What to do =
Scan each line of the records for the word "очень" and extract the ones that have it.

Entries provided =
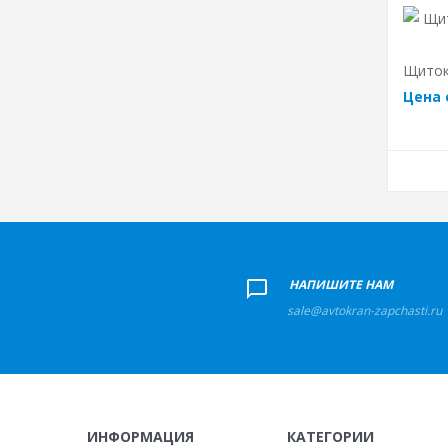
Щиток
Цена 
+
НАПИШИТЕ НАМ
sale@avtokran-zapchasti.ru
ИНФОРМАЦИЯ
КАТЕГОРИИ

---

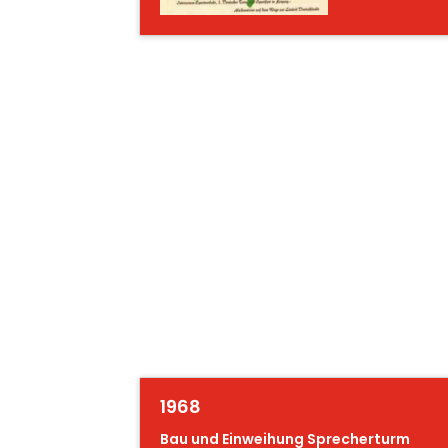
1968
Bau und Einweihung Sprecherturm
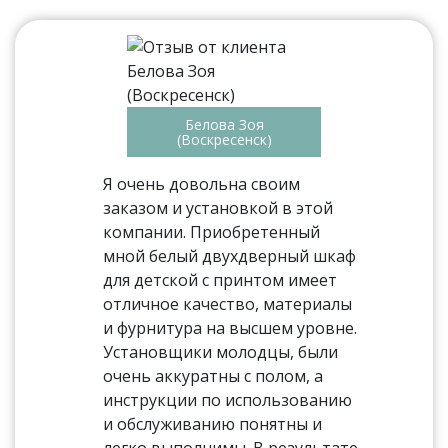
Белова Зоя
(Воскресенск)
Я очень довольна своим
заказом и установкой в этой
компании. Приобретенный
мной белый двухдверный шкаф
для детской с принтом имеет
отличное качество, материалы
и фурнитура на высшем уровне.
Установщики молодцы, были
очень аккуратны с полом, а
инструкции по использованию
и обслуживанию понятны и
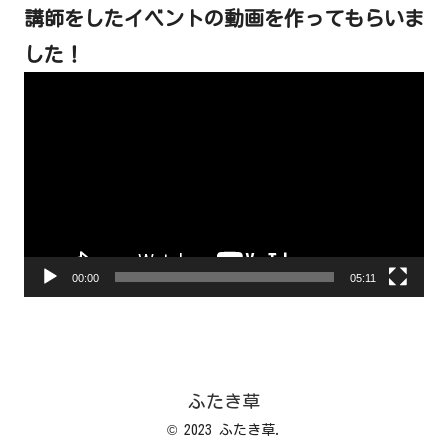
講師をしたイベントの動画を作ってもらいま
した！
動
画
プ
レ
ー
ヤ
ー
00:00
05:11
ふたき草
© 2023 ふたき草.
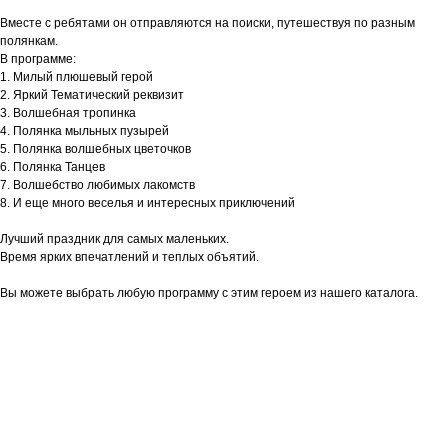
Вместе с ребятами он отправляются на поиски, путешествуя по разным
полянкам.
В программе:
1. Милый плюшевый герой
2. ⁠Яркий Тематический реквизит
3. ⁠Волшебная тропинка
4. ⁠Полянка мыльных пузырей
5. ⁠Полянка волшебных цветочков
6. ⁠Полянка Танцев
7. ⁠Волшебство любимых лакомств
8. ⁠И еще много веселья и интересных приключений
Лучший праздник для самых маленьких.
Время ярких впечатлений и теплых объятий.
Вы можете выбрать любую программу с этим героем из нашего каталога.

Output for this task =
Я очень довольна своим
очень аккуратны с полом, а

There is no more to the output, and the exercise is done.